3 Increasing the number of channels using virtual microphones

As described in the preceding section, it is preferable to use more microphones than sources to realize good speech enhancement performance. However, large-scale and costly equipment such as a microphone array or an A/D converter is required for recording with three or more channels. On the other hand, two-channel stereo recording is available in small, easily available equipment such as mobile phones and portable recorders. Therefore, we propose a method for increasing the number of recording channels virtually by generating additional signal channels.

3.1 Approach to virtual microphone signal generation

In our virtual microphone array technique, we create arbitrary channels of virtual microphone signals by using two channels of real microphone signals, then we perform array signal processing using microphone signals consisting of both real and virtual microphone signals as shown in Fig. 1. Virtual microphone signals are generated as estimates of signals at a virtual microphone placed at a point where there is no real microphone. A virtual microphone signal v(ω,t) is generated as an observation estimated by interpolation for a virtual microphone placed at a point with a distance ratio of α:(1−α) from the positions of two real microphones (Fig. 2). Multiple collinear virtual microphones are generated by setting the virtual microphone interpolation parameter α to different values.

Virtual microphone signals must be generated by nonlinear processing because linearly independent signals are required to increase the number of channels for the signal processing input. Thus, we discuss appropriate nonlinear processing for generating a virtual microphone signal. As previously noted, a virtual microphone signal is generated as an estimate of a signal at a point where there is no real microphone; thus, we consider the relationship between the value of the virtual microphone interpolation parameter α and a wavefront propagating towards a microphone.

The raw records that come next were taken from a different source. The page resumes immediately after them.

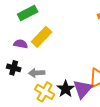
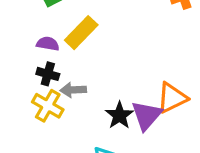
black cross: (14, 68) -> (48, 74), moved
yellow cross: (45, 92) -> (48, 106), moved

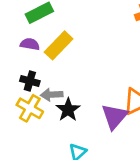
purple semicircle: (48, 44) -> (30, 44), moved
black star: (119, 115) -> (68, 110), moved

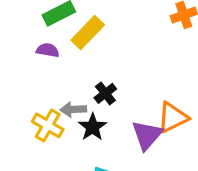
yellow rectangle: (59, 45) -> (88, 33), moved
black cross: (30, 81) -> (105, 93), moved, turned 36

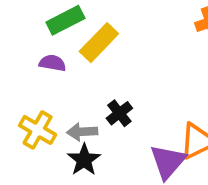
yellow cross: (48, 125) -> (38, 130), moved
black star: (93, 127) -> (84, 160), moved

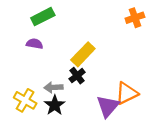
yellow rectangle: (99, 43) -> (83, 54), moved
yellow cross: (38, 130) -> (25, 100), moved

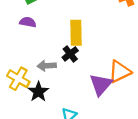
yellow rectangle: (83, 54) -> (76, 33), turned -45
black star: (55, 105) -> (38, 92), moved

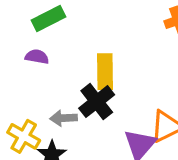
black cross: (70, 54) -> (97, 102), size x1.5

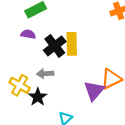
black cross: (97, 102) -> (55, 46), moved

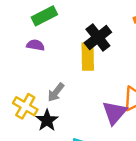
black cross: (55, 46) -> (98, 38), moved
gray arrow: (45, 74) -> (56, 92), turned -49

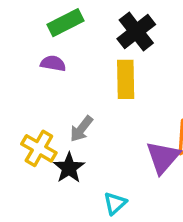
black cross: (98, 38) -> (136, 32), moved

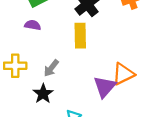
yellow cross: (39, 148) -> (15, 66), moved, turned -30

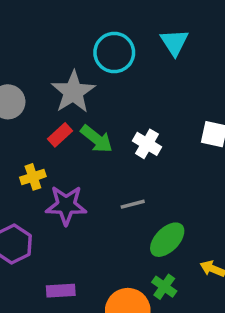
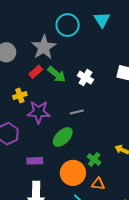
green ellipse: (167, 240) -> (63, 137), moved

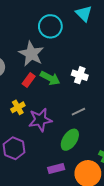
purple rectangle: (35, 161) -> (56, 168), moved

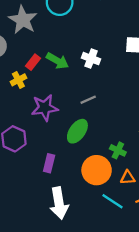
gray star: (31, 54) -> (23, 20), moved
yellow cross: (18, 107) -> (18, 80), moved
purple rectangle: (56, 168) -> (49, 163), moved, turned -63

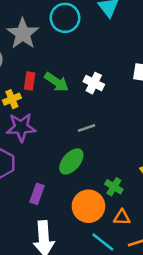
red rectangle: (33, 62) -> (30, 81), turned -35
purple star: (45, 108) -> (21, 127), moved

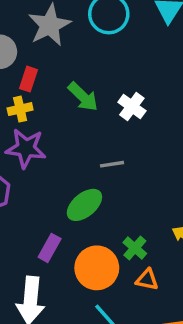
red rectangle: (30, 81) -> (28, 79), moved
purple rectangle: (37, 194) -> (50, 248), moved
orange triangle: (122, 217) -> (147, 280), moved

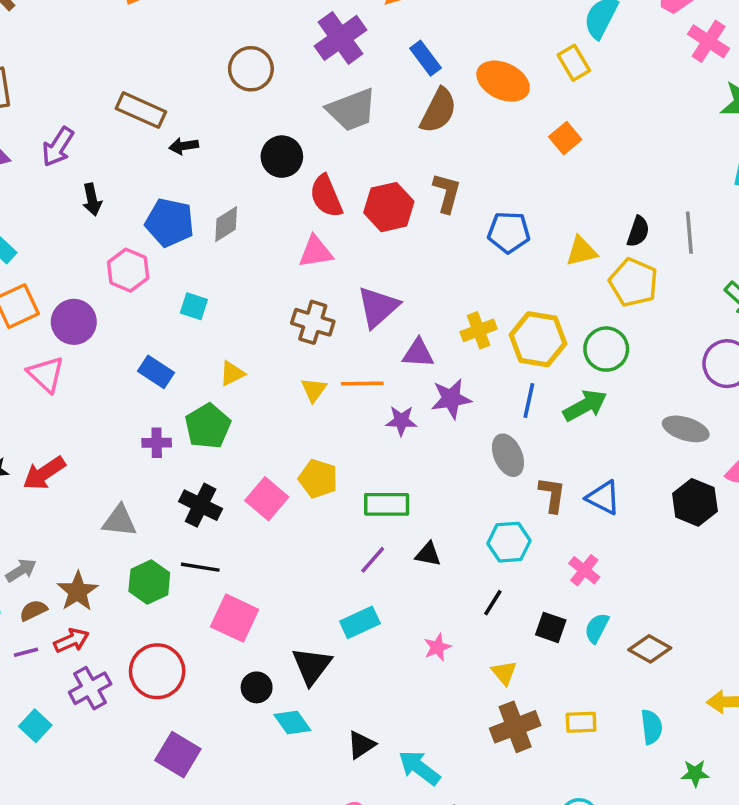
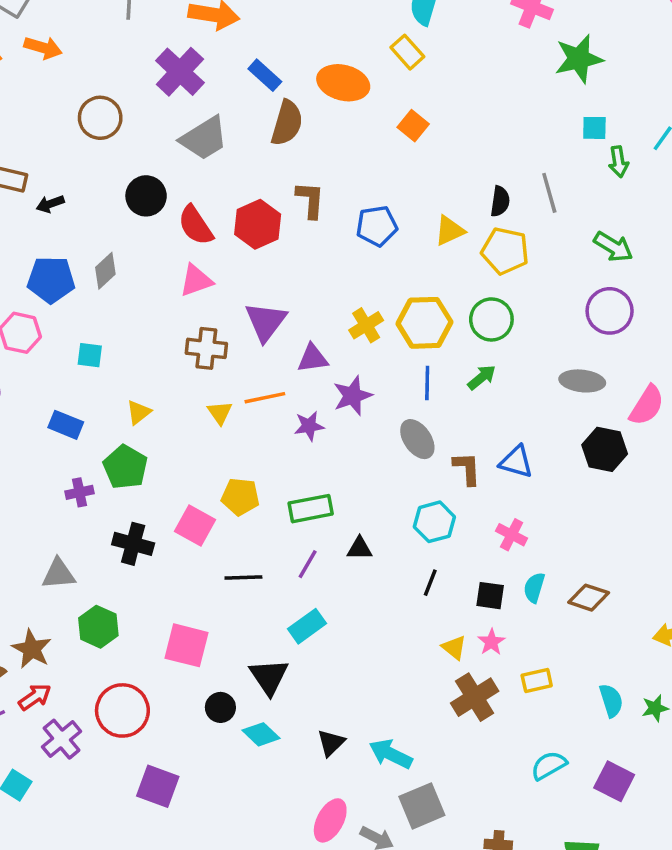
green arrow: (585, 406) -> (482, 377), size x0.7
black line: (200, 567) -> (243, 577), moved
pink star: (437, 647) -> (491, 642), moved
cyan semicircle: (651, 727) -> (611, 700), moved

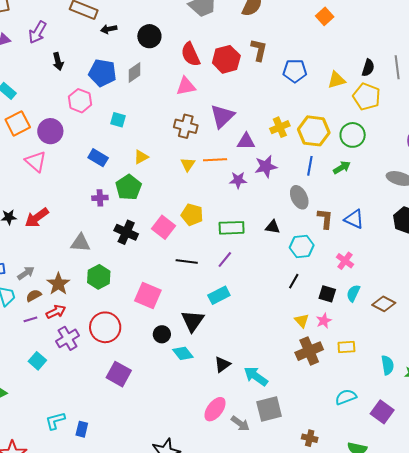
black circle: (146, 196) -> (149, 36), moved
black triangle: (359, 548) -> (273, 227), moved

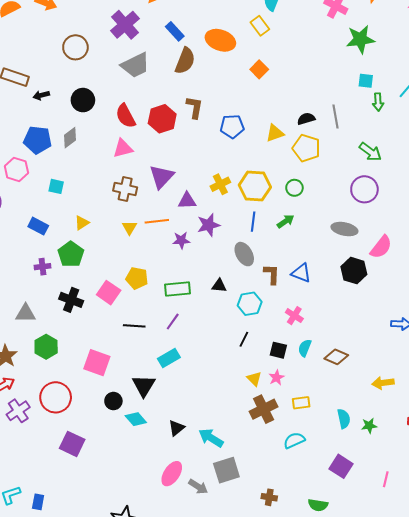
black semicircle: (368, 68) -> (306, 119), turned -120
green circle: (353, 135) -> (294, 188), size x0.7
cyan semicircle: (346, 397) -> (294, 440), moved

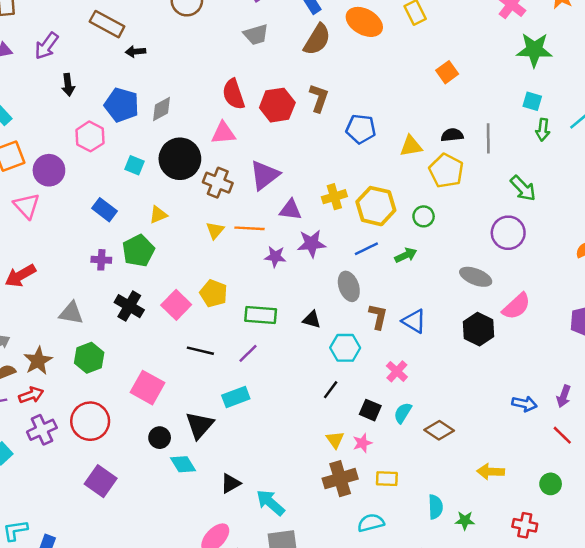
gray trapezoid: (135, 65) -> (256, 35), size x0.7
orange square: (259, 69) -> (447, 72), moved
black circle: (83, 100) -> (180, 159), moved, size x1.4
blue line: (253, 222) -> (366, 249), turned 48

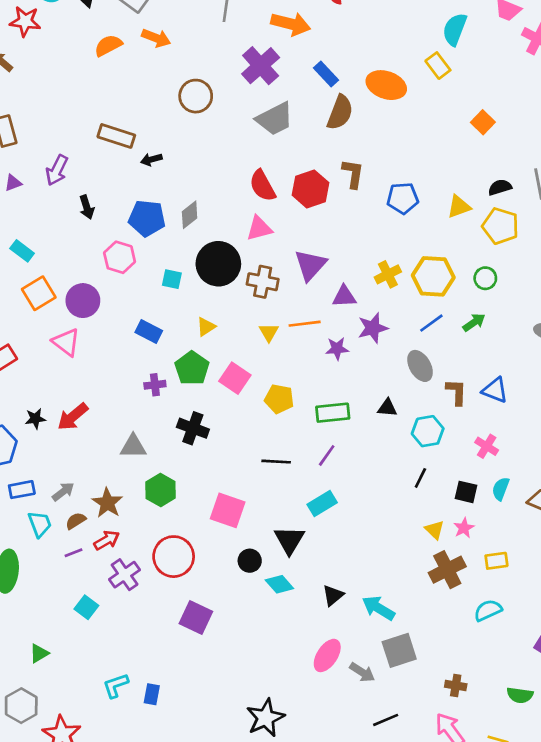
gray trapezoid: (256, 35) -> (275, 119), size x1.4
pink square: (176, 305) -> (235, 378), moved

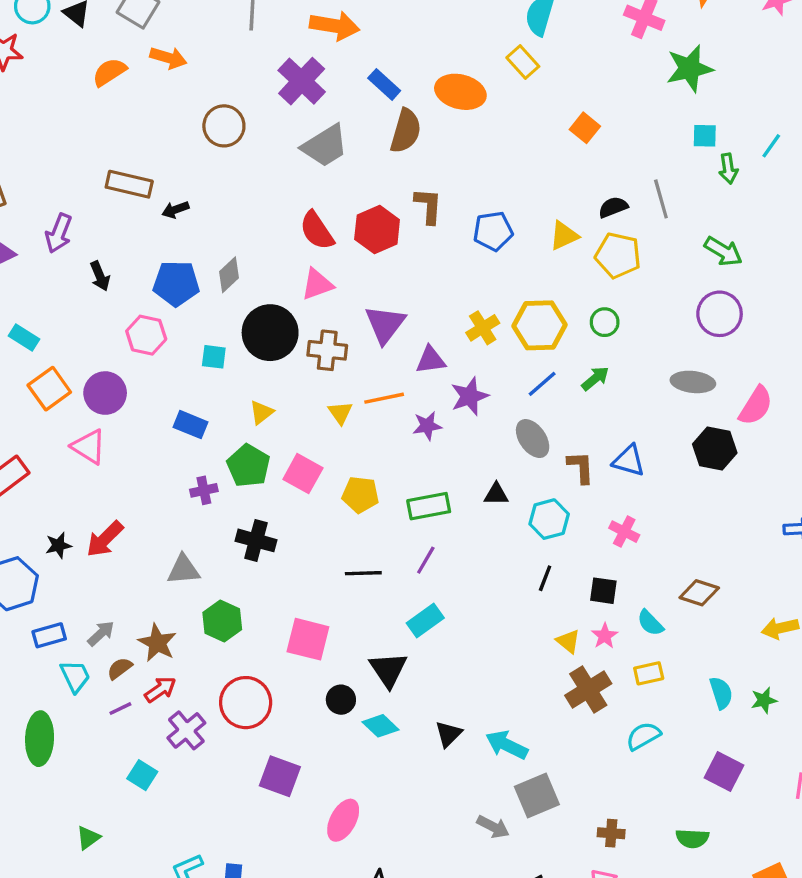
cyan semicircle: (501, 489) -> (650, 623), moved, turned -60
pink ellipse: (327, 655) -> (343, 820), moved

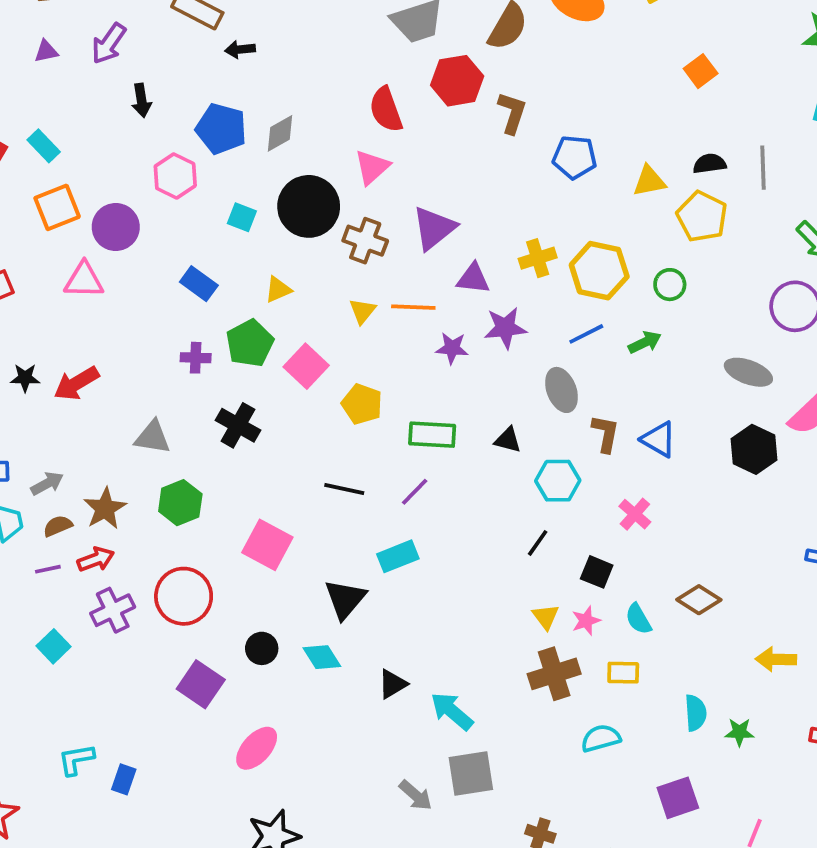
red hexagon: (377, 229) -> (457, 81), moved
pink triangle: (317, 284) -> (372, 167), turned -36
pink triangle: (89, 447) -> (84, 280), turned -45
black circle: (341, 700) -> (262, 648), moved
purple square: (724, 771) -> (678, 798), turned 30

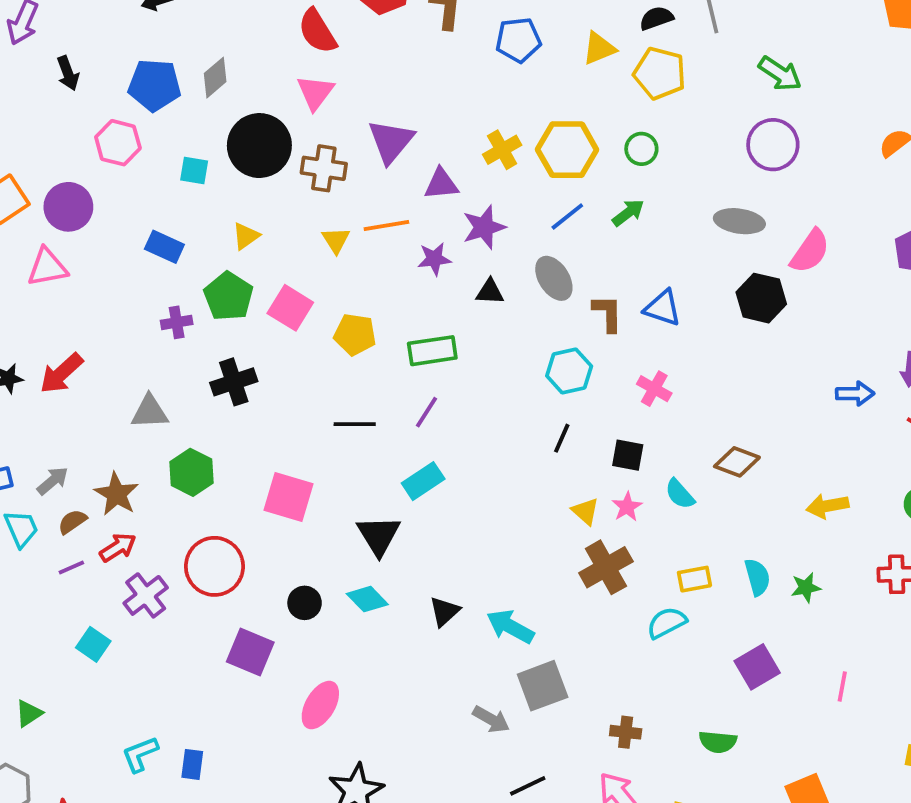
black cross: (238, 425) -> (234, 382), turned -36
black triangle: (508, 440) -> (490, 292), moved
yellow rectangle: (623, 673) -> (694, 579), moved

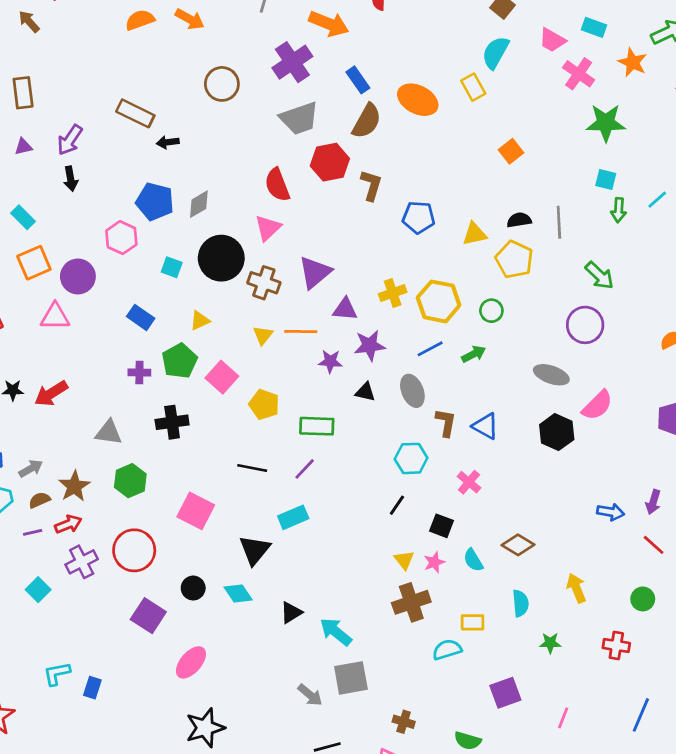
black arrow: (68, 73) -> (71, 179), moved
yellow arrow: (827, 506) -> (576, 588), turned 68
cyan semicircle: (757, 577) -> (520, 603), moved

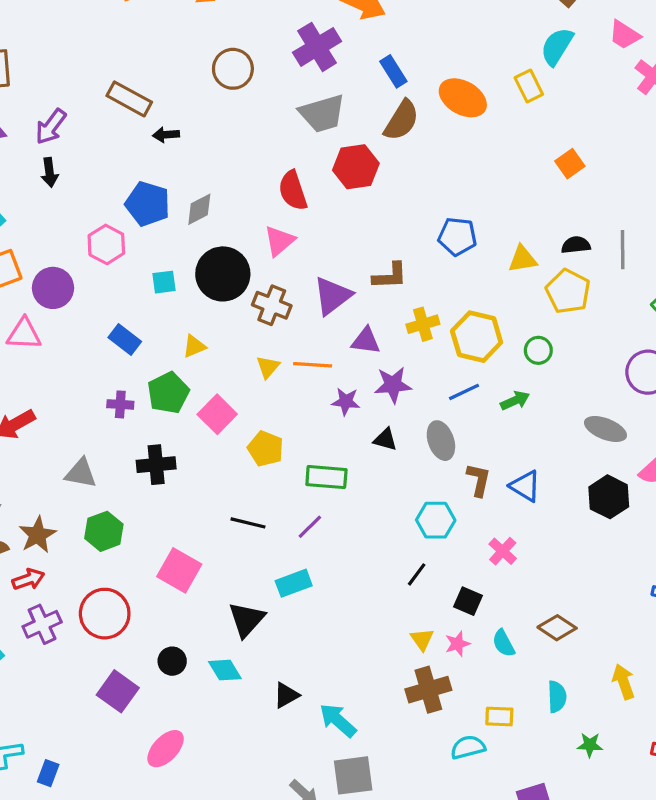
brown L-shape: (371, 185) -> (390, 276), moved, turned 68
cyan square: (172, 267) -> (164, 282), turned -30

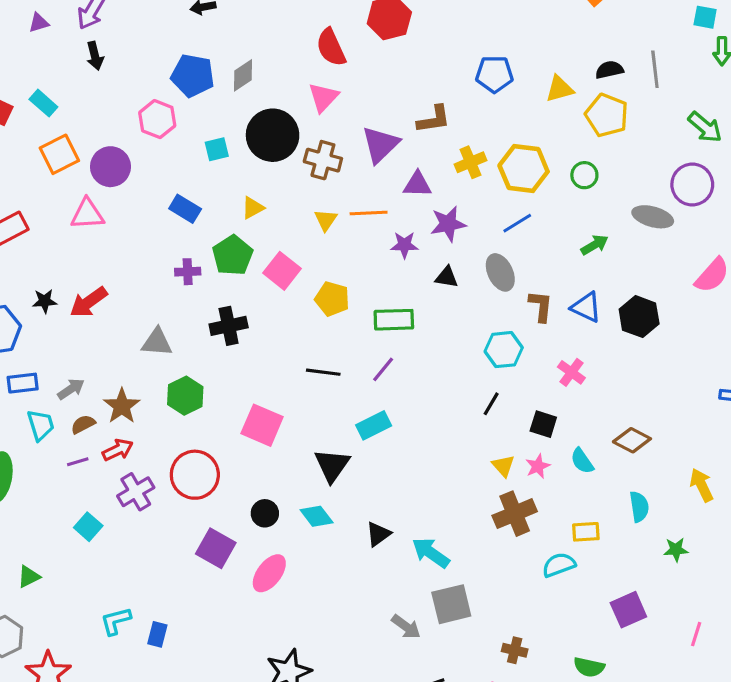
green arrow: (515, 401) -> (595, 245), moved
gray ellipse: (605, 429) -> (653, 217), moved
black hexagon: (609, 497) -> (639, 317), moved
pink ellipse: (166, 749) -> (269, 573), moved

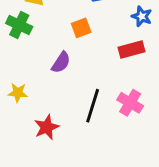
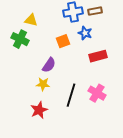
blue star: (142, 16) -> (85, 33), moved
yellow star: (18, 93) -> (43, 84), moved

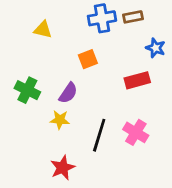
blue star: (85, 33) -> (156, 48), moved
green cross: (20, 39) -> (27, 90), moved
red star: (39, 110) -> (63, 168), moved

In speech enhancement, a microphone signal normally consists of a mixture of multiple sources. In this paper, we assume W-disjoint orthogonality (W-DO) [13, 14] for a mixed signal to simplify the observation model for the mixture. W-DO refers to the strong sparseness of a signal in the time-frequency domain, where it is assumed that a component from a single source dominates one time-frequency slot of a discrete STFT. In the proposed method, virtual microphone signals are generated in each time-frequency bin; thus, the relationship between the virtual microphone position and the propagating wavefront can be modeled as the propagation of a single wavefront.

3.2 Virtual microphone signal generation by interpolation

Here, we formulate the interpolation of the phase and amplitude separately. The phase and amplitude of the signal at microphone i are denoted by A _i and ϕ _i and are respectively given as

$$\begin{array}{*{20}l} A_{i}&=\left| x_{i} \left({\omega, t} \right) \right|, \end{array} $$

((7))

$$\begin{array}{*{20}l} \phi_{i}&=\angle x_{i} \left({\omega, t} \right) = \text{arctan}\frac{\text{Im}\left(x_{i} \left({\omega, t} \right) \right)}{\text{Re}\left(x_{i} \left({\omega, t} \right)\right)}. \end{array} $$

((8))

We employ different models for phase and amplitude interpolation and simplify each formulation. The separate interpolation of the phase and amplitude introduces nonlinearity into the virtual signal generation, which is necessary to increase the number of channels.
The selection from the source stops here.